C++ Question

DiscoBall 13

Given the declaration. int *a; The statement. a = new int [50]; Dynamically allowcates an array of 50 components of the type? int, int*, pointer, address?

koothkeeper

You get a pointer to an array of 50 unique integers.

toxcct

int* a; declares a as a pointer to an int. a = new int[50] allocates an array of 50 int, and then returns the address of the array in memory into a. then, you can code a[1] to access the 2nd cell on the array. if you wanted an array of pointers to int, you should write this :

int* a;
a = new int*[50];

cheers,

---

TOXCCT >>> GEII power
[toxcct][VisualCalc]

Anonymous

Not quite.

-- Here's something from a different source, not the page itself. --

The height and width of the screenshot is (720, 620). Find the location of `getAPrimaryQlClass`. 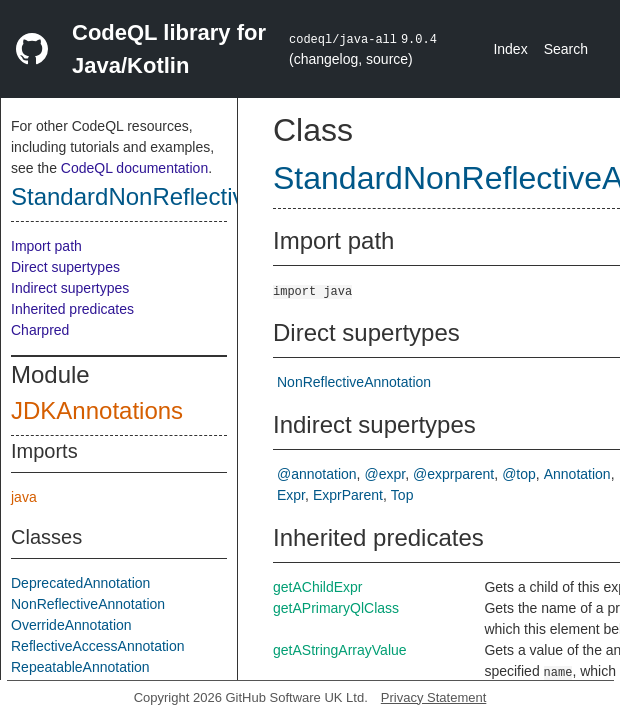

getAPrimaryQlClass is located at coordinates (336, 608).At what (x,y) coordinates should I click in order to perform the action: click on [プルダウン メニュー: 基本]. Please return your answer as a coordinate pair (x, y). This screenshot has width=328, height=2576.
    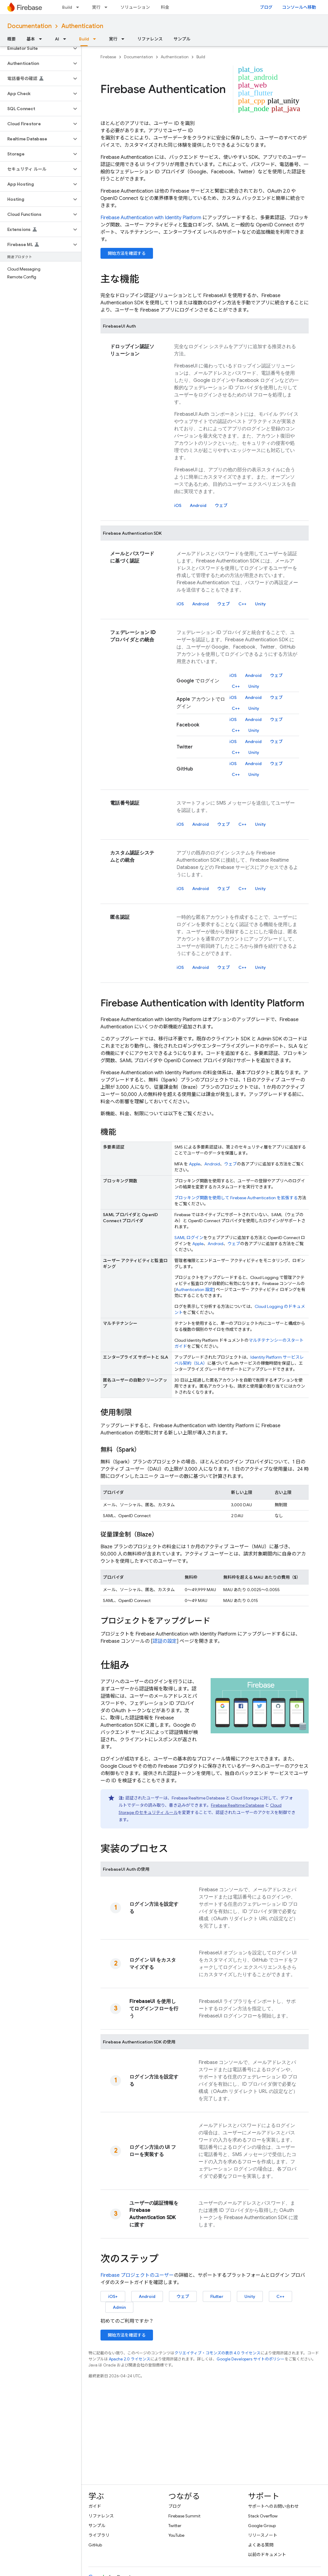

That would be: // 50 new pointers to integers. int **a = new (int *)[50]; // Parentheses might not be necessary. int *b = a[0]; // Assign one element of the array to an int pointer. int c = 0; // New integer on the stack b = &c; // Assign a value to the pointer. a[0] = &c; // Same effect as the above line. *b = 5; // Assign a value to the integer pointed to by b. *(a[0]) = 5; // Same effect as the above line. (Note: I wrote this code in the input box and didn't compile it to double-check if it works, so if I got something wrong please correct me.) Like the other posters said, the code "int *a = new int[50]" allocates an array of 50 integers on the heap and assigns a to the address of the beginning of that array.

Lost User

Thank You very much I wish I would of found this site Last year because I Graduated today from Farmingdale suny I thank all comrades of this site Thank You:laugh::laugh: